Many private, and public schools in South Korea have foreign English teachers. This number has been dwindling in recent years, but you can still find teaching positions if that’s what you desire. Private schools in Korea are known as hagwons, (학원), and are also known as academies/cram schools. These private institutions aren’t just for English, but pretty much anything you can think of. There are the more obvious ones for school subjects, (language, math, science, etc) but there are also academies for swimming, taekwondo, cooking, dance…pretty much if it can be learned, there’s most likely a hagwon for it.
Foreign English teachers usually work different hours at hagwons, as most serve students during after school hours, (although there are some who have kindergarten, or lower grade levels during traditional school hours). Teachers at these types of schools can be part time, or full time, and can work anywhere from 1PM-10PM. Hagwons are for-profit learning centers, so the satisfaction of parents and children is highly valued, and catered to more so than in public schools. Of course the satisfaction of parents and children is valued in public schools as well, however there is more of an edge to it when parents are directly funding private institutions themselves. There’s more of an ownership to it.
The way the public school system is run in Korea, isn’t that much different than in America. Students are in school anywhere from 8:30 AM to 4:30 PM, with before and after school activities available. Students take various classes throughout the day, there are clubs they can join, and there are student body presidents. In addition to national holidays, teachers have about 14 days of vacation time that is broken up between the two semesters. Teachers who work at private school may have to work on some holidays, or winter/summer break as hagwons may remain open so students can study further.
Foreign teachers who work in public schools are assigned to a school through the EPIK Program, (English Program In Korea). EPIK works with local POE’s, (Provincial Offices of Education) throughout Korea. If you apply through EPIK and get hired by a POE, you don’t work for EPIK, but are an employee of that particular POE. EPIK works as a middle person, connecting teachers with offices of education. When I applied back in 2014, I was able to apply to EPIK through a recruiting agency, but you can also apply directly to EPIK if you like. On the EPIK application, you can put down a preferred area you’d like to live in, as well as a secondary one, but this does not mean that you will be placed there, (especially if you want to teach in Seoul. There is a different documentation process for that, and also extremely competitive.)
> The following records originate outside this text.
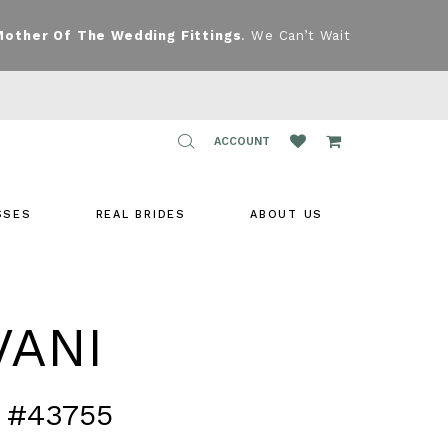
Mother Of The Wedding Fittings
. We Can’t Wait
TOGGLE
ACCOUNT
ACCOUNT
SSES
REAL BRIDES
ABOUT US
VANI
 #43755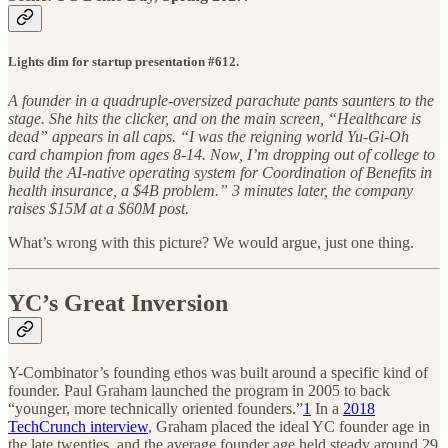
Lights dim for startup presentation #612.
A founder in a quadruple-oversized parachute pants saunters to the
stage. She hits the clicker, and on the main screen, “Healthcare is
dead” appears in all caps. “I was the reigning world Yu-Gi-Oh
card champion from ages 8-14. Now, I’m dropping out of college to
build the AI-native operating system for Coordination of Benefits in
health insurance, a $4B problem.” 3 minutes later, the company
raises $15M at a $60M post.
What’s wrong with this picture? We would argue, just one thing.
YC’s Great Inversion
Y-Combinator’s founding ethos was built around a specific kind of
founder. Paul Graham launched the program in 2005 to back
“younger, more technically oriented founders.”
1
In a
2018
TechCrunch interview
, Graham placed the ideal YC founder age in
the late twenties, and the average founder age held steady around 29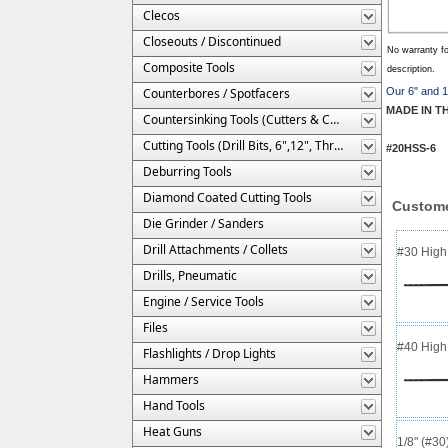
Clecos
Closeouts / Discontinued
No warranty fo
Composite Tools
description.
Counterbores / Spotfacers
Our 6" and 12
MADE IN T
Countersinking Tools (Cutters & Cages)
Cutting Tools (Drill Bits, 6",12", Threaded, Etc.)
#20HSS-6 #
Deburring Tools
Diamond Coated Cutting Tools
Custome
Die Grinder / Sanders
Drill Attachments / Collets
#30 High 
Drills, Pneumatic
Engine / Service Tools
Files
#40 High 
Flashlights / Drop Lights
Hammers
Hand Tools
Heat Guns
1/8" (#3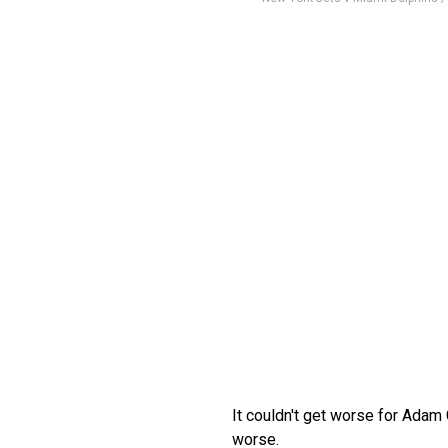
It couldn't get worse for Adam
worse.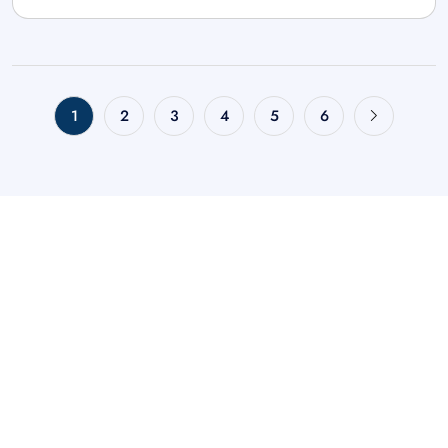
1
2
3
4
5
6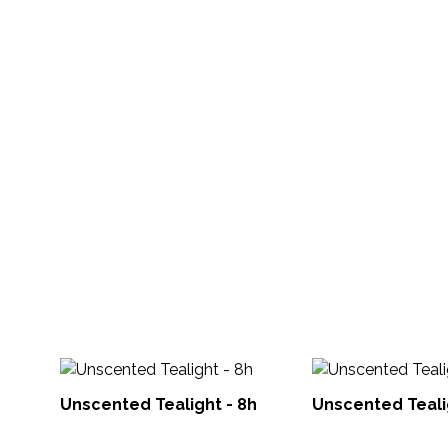
Unscented Tealight - 8h
Unscented Teali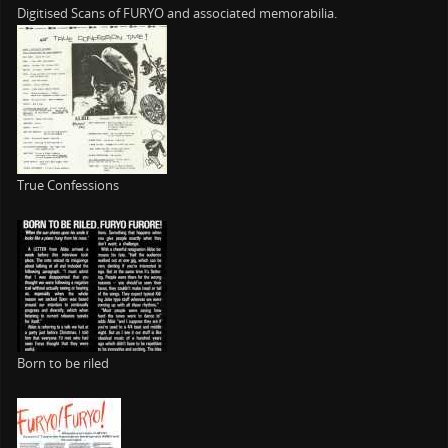
Digitised Scans of FURYO and associated memorabilia.
True Confessions
Born to be riled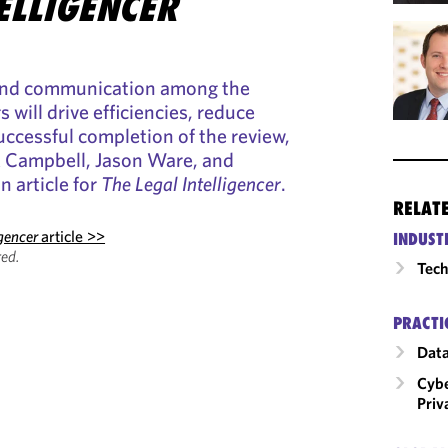
ELLIGENCER
 and communication among the
 will drive efficiencies, reduce
uccessful completion of the review,
k Campbell, Jason Ware, and
 article for
The Legal Intelligencer
.
RELAT
igencer
article >>
INDUST
ed.
Tech
PRACTI
Data
Cybe
Priv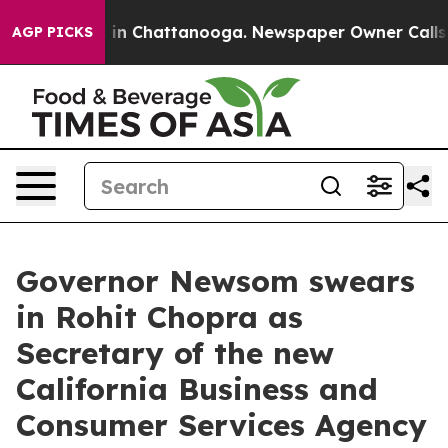
se
Chaos in Chattanooga. Newspaper Owner Calls the P
AGP PICKS
Governor Newsom swears
in Rohit Chopra as
Secretary of the new
California Business and
Consumer Services Agency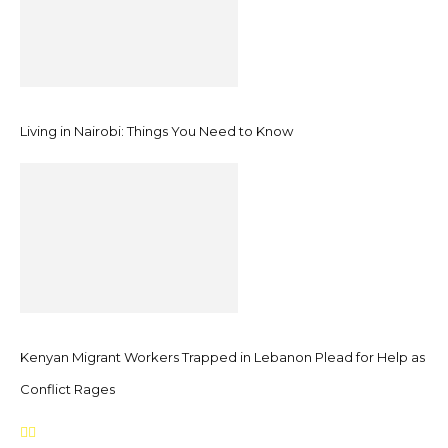
Living in Nairobi: Things You Need to Know
Kenyan Migrant Workers Trapped in Lebanon Plead for Help as
Conflict Rages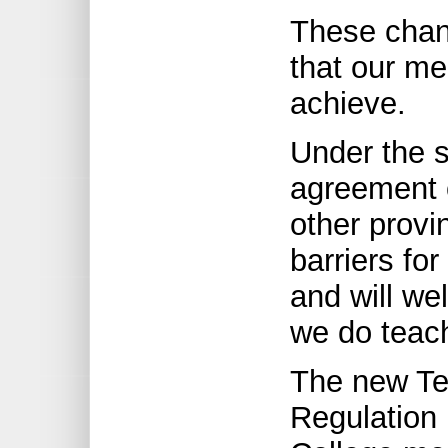
These chan
that our m
achieve.
Under the sp
agreement o
other provi
barriers for
and will we
we do teach
The new Tea
Regulation 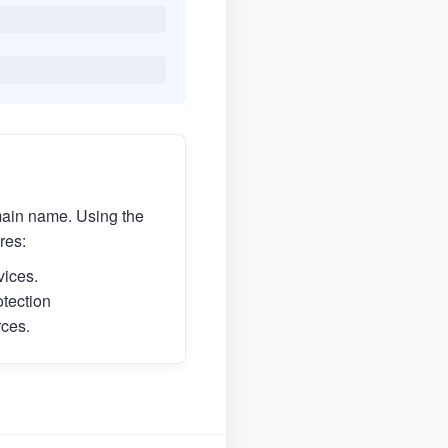
main name. Using the
res:
vices.
otection
rces.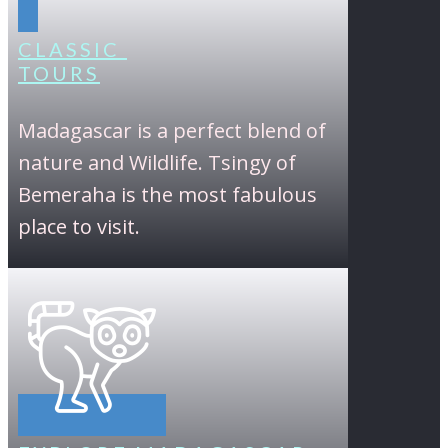
CLASSIC
TOURS
Madagascar is a perfect blend of
nature and Wildlife. Tsingy of
Bemeraha is the most fabulous
place to visit.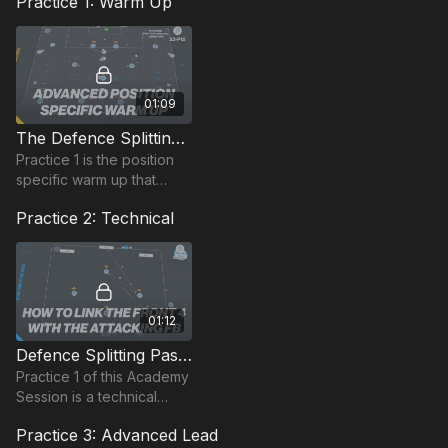
Practice 1: Warm Up
01:09
The Defence Splitting Pass | Position Based Warm Up (23-P12)
Practice 1 is the position
specific warm up that
combines movement
Practice 2: Technical
patterns and game based
actions based on
penetration passes.
01:12
Defence Splitting Pass | Advanced Technical (23-P4)
Practice 1 of this Academy
Session is a technical
passing practice, that
Practice 3: Advanced Lead
begins with the coach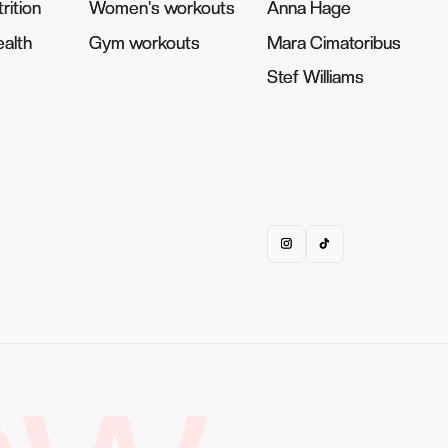
rition
rition
Women's workouts
Women's workouts
Anna Hage
Anna Hage
alth
alth
Gym workouts
Gym workouts
Mara Cimatoribus
Mara Cimatoribus
Stef Williams
Stef Williams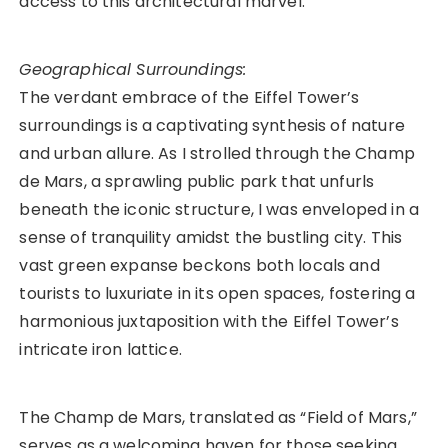
access to this architectural marvel.
Geographical Surroundings:
The verdant embrace of the Eiffel Tower’s
surroundings is a captivating synthesis of nature
and urban allure. As I strolled through the Champ
de Mars, a sprawling public park that unfurls
beneath the iconic structure, I was enveloped in a
sense of tranquility amidst the bustling city. This
vast green expanse beckons both locals and
tourists to luxuriate in its open spaces, fostering a
harmonious juxtaposition with the Eiffel Tower’s
intricate iron lattice.
The Champ de Mars, translated as “Field of Mars,”
serves as a welcoming haven for those seeking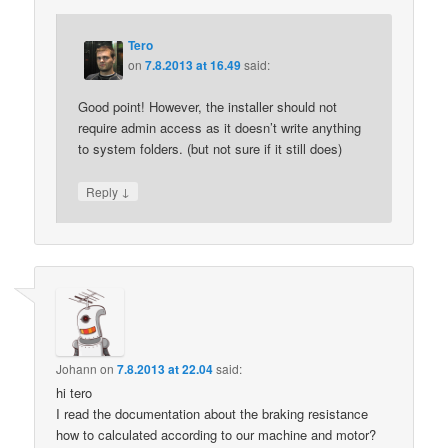
Tero
on
7.8.2013 at 16.49
said:
Good point! However, the installer should not
require admin access as it doesn’t write anything
to system folders. (but not sure if it still does)
↓
Reply
Johann
on
7.8.2013 at 22.04
said:
hi tero
I read the documentation about the braking resistance
how to calculated according to our machine and motor?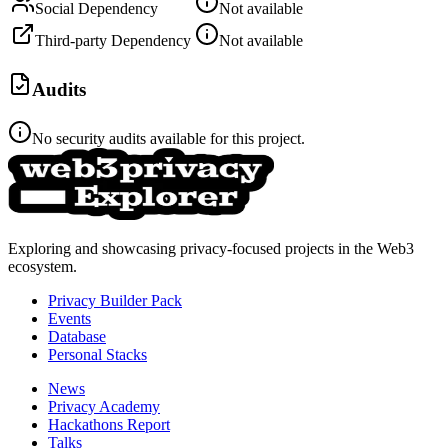
Social Dependency
Not available
Third-party Dependency
Not available
Audits
No security audits available for this project.
Exploring and showcasing privacy-focused projects in the Web3
ecosystem.
Privacy Builder Pack
Events
Database
Personal Stacks
News
Privacy Academy
Hackathons Report
Talks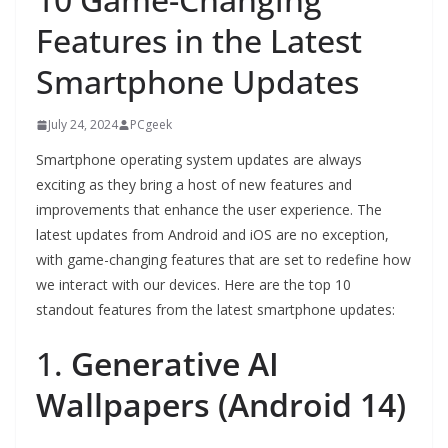
Features in the Latest
Smartphone Updates
July 24, 2024
PCgeek
Smartphone operating system updates are always
exciting as they bring a host of new features and
improvements that enhance the user experience. The
latest updates from Android and iOS are no exception,
with game-changing features that are set to redefine how
we interact with our devices. Here are the top 10
standout features from the latest smartphone updates:
1.
Generative AI
Wallpapers (Android 14)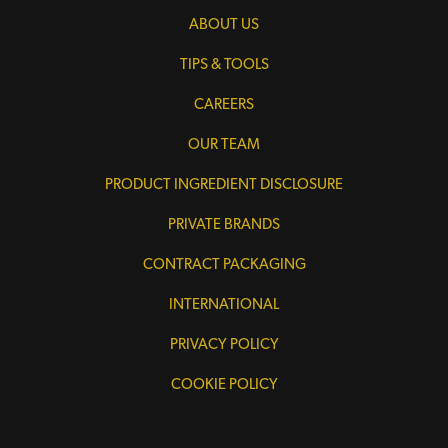
ABOUT US
TIPS & TOOLS
CAREERS
OUR TEAM
PRODUCT INGREDIENT DISCLOSURE
PRIVATE BRANDS
CONTRACT PACKAGING
INTERNATIONAL
PRIVACY POLICY
COOKIE POLICY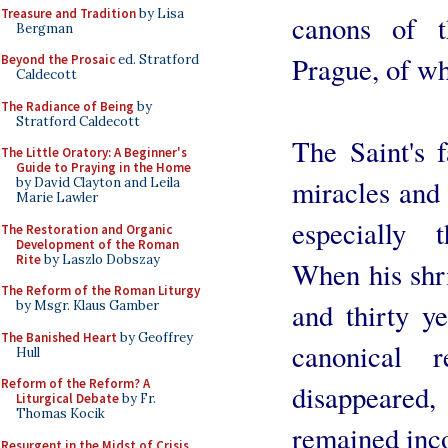
Treasure and Tradition
by Lisa
canons of t
Bergman
Prague, of w
Beyond the Prosaic
ed. Stratford
Caldecott
The Radiance of Being
by
Stratford Caldecott
The Saint's 
The Little Oratory: A Beginner's
Guide to Praying in the Home
miracles and 
by David Clayton and Leila
Marie Lawler
especially 
The Restoration and Organic
Development of the Roman
Rite
by Laszlo Dobszay
When his shr
The Reform of the Roman Liturgy
and thirty ye
by Msgr. Klaus Gamber
The Banished Heart
by Geoffrey
canonical r
Hull
Reform of the Reform? A
disappeare
Liturgical Debate
by Fr.
Thomas Kocik
remained inco
Resurgent in the Midst of Crisis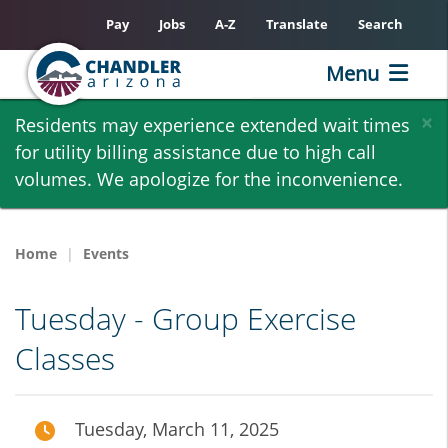
Pay
Jobs
A-Z
Translate
Search
Menu
Skip
×
Residents may experience extended wait times
to
for utility billing assistance due to high call
main
volumes. We apologize for the inconvenience.
content
Home
Events
Tuesday - Group Exercise
Classes
Tuesday, March 11, 2025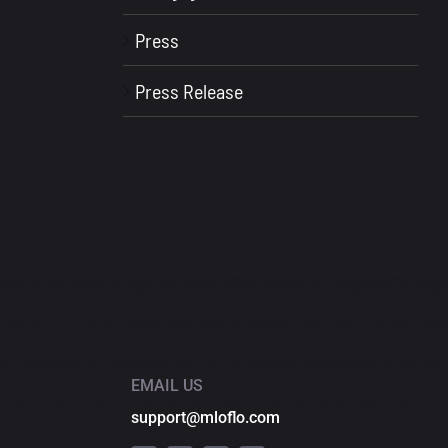
Press
Press Release
EMAIL US
support@mloflo.com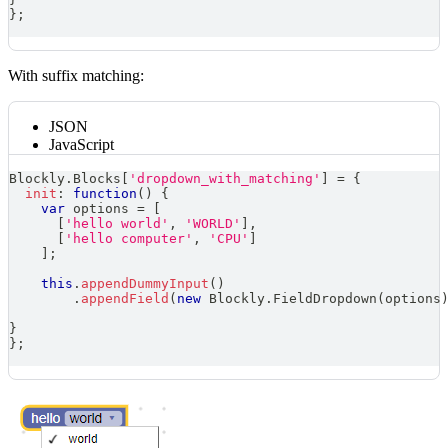
}
;
With suffix matching:
JSON
JavaScript
Blockly
.
Blocks
[
'dropdown_with_matching'
]
=
{
init
:
function
(
)
{
var
 options 
=
[
[
'hello world'
,
'WORLD'
]
,
[
'hello computer'
,
'CPU'
]
]
;
this
.
appendDummyInput
(
)
.
appendField
(
new
Blockly
.
FieldDropdown
(
options
}
}
;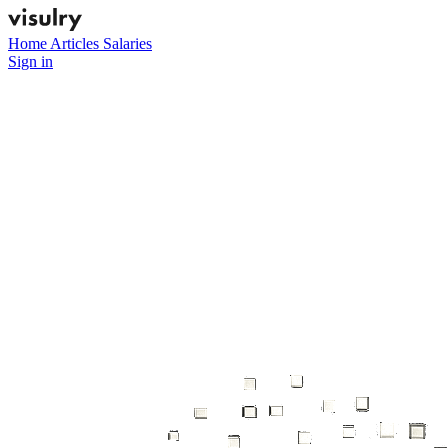
Home
Articles
Salaries
Sign in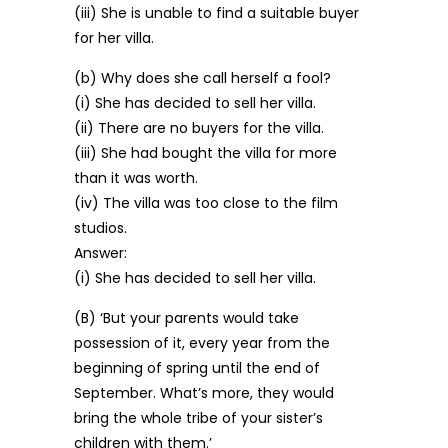
(iii) She is unable to find a suitable buyer
for her villa.
(b) Why does she call herself a fool?
(i) She has decided to sell her villa.
(ii) There are no buyers for the villa.
(iii) She had bought the villa for more
than it was worth.
(iv) The villa was too close to the film
studios.
Answer:
(i) She has decided to sell her villa.
(B) ‘But your parents would take
possession of it, every year from the
beginning of spring until the end of
September. What’s more, they would
bring the whole tribe of your sister’s
children with them.’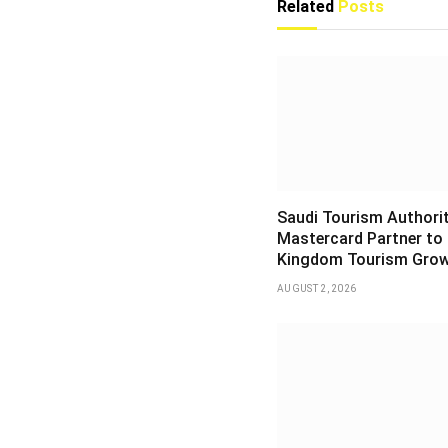
Related
Posts
Saudi Tourism Authori
Mastercard Partner to
Kingdom Tourism Gro
AUGUST 2, 2026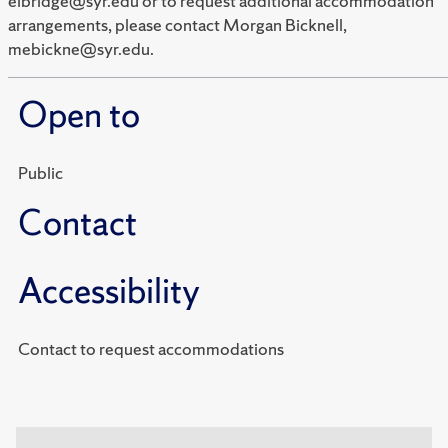
elbridge@syr.edu or to request additional accommodation
arrangements, please contact Morgan Bicknell,
mebickne@syr.edu.
Open to
Public
Contact
Accessibility
Contact to request accommodations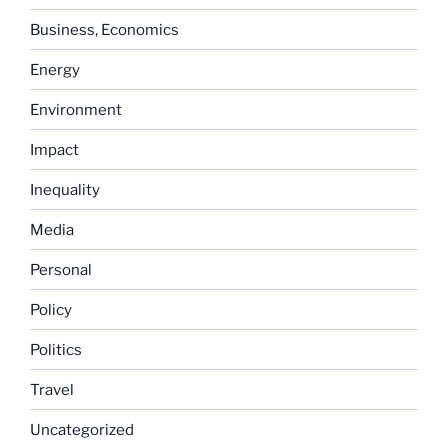
Business, Economics
Energy
Environment
Impact
Inequality
Media
Personal
Policy
Politics
Travel
Uncategorized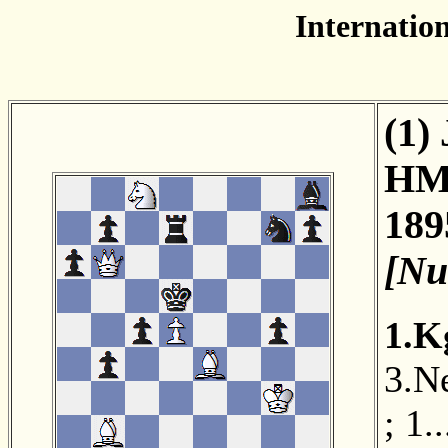
Internation
(1)
HM
189
[Nu
1.K
3.N
;
1.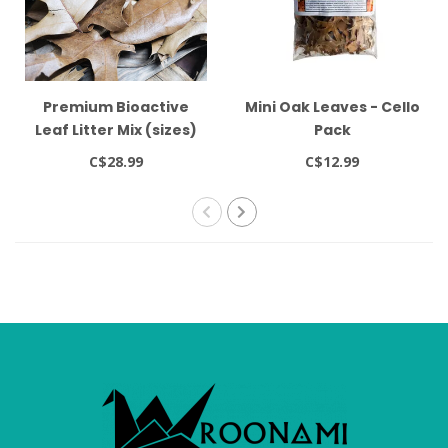
Premium Bioactive
Mini Oak Leaves - Cello
Leaf Litter Mix (sizes)
Pack
C$28.99
C$12.99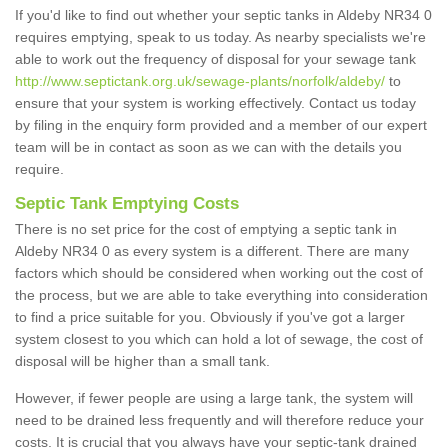
If you'd like to find out whether your septic tanks in Aldeby NR34 0
requires emptying, speak to us today. As nearby specialists we're
able to work out the frequency of disposal for your sewage tank
http://www.septictank.org.uk/sewage-plants/norfolk/aldeby/
to
ensure that your system is working effectively. Contact us today
by filing in the enquiry form provided and a member of our expert
team will be in contact as soon as we can with the details you
require.
Septic Tank Emptying Costs
There is no set price for the cost of emptying a septic tank in
Aldeby NR34 0 as every system is a different. There are many
factors which should be considered when working out the cost of
the process, but we are able to take everything into consideration
to find a price suitable for you. Obviously if you've got a larger
system closest to you which can hold a lot of sewage, the cost of
disposal will be higher than a small tank.
However, if fewer people are using a large tank, the system will
need to be drained less frequently and will therefore reduce your
costs. It is crucial that you always have your septic-tank drained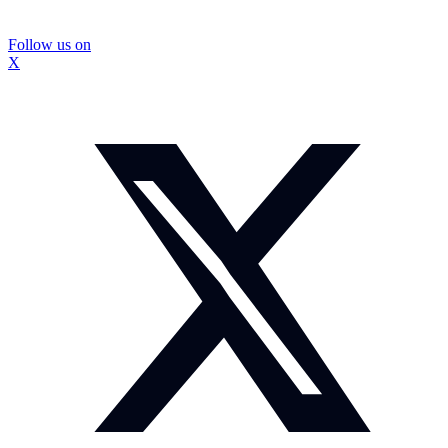
Follow us on
X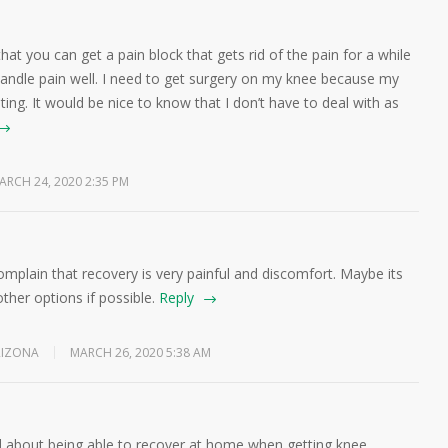
hat you can get a pain block that gets rid of the pain for a while
andle pain well. I need to get surgery on my knee because my
ing. It would be nice to know that I don’t have to deal with as
ARCH 24, 2020 2:35 PM
omplain that recovery is very painful and discomfort. Maybe its
other options if possible.
Reply
RIZONA
MARCH 26, 2020 5:38 AM
id about being able to recover at home when getting knee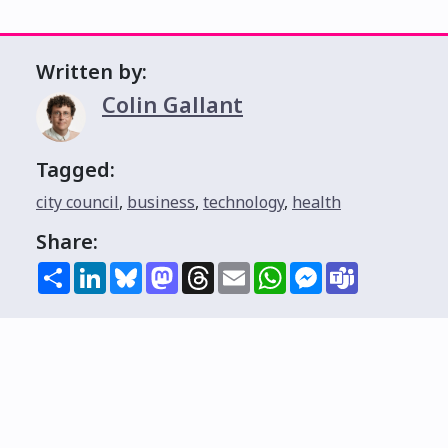
Written by:
Colin Gallant
Tagged:
city council
,
business
,
technology
,
health
Share:
Share
LinkedIn
Bluesky
Mastodon
Threads
Email
WhatsApp
Messenger
Teams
Teachers who work for hagwons apply directly to that hagwon themselves, or through a recruiting agency. It may be easier to live in the city of your choice if you apply directly to a hagwon, (unless it is a larger hagwon company with multiple sites). Hagwons, as well as public schools provide housing, which is usually a small studio apartment, (housing is larger in more rural areas). Basic amenities such as a bed, TV, microwave, fridge, desk, chair, microwave, (most teachers get a microwave, I spent my first year in Korea without one!) There is also an option to find a place on your own, and the school will provide a certain amount of money for that.
I wanted to teach in a public school, because that is what I was most familiar with. My entire K-12 education was in public school, and I also was a substitute teacher for many years. There is more job security with public school teaching in Korea, as a hagwon can find loop holes and fire a teacher at any time. Nevertheless, there are great hagwon schools out there, and I know people who really enjoyed their experience. If you’re interested in teaching in South Korea, my advice would be to do your research and see what would be the best fit for you, and if possible, try connecting with those who have taught there.